→ **Exercise goal**
Leaving the pictures aside, restate all of the data exactly.

→ **Listed records**
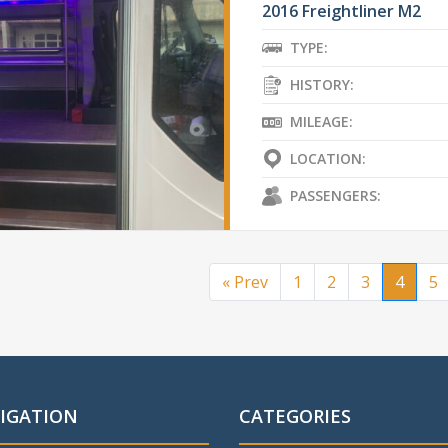
2016 Freightliner M2
TYPE:
HISTORY:
MILEAGE:
LOCATION:
PASSENGERS:
« Prev
1
2
3
4
5
IGATION
CATEGORIES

→ **Expected answer**
2016 Freightliner M2
TYPE:
HISTORY:
MILEAGE:
LOCATION:
PASSENGERS:
« Prev
1
2
3
4
5
IGATION
CATEGORIES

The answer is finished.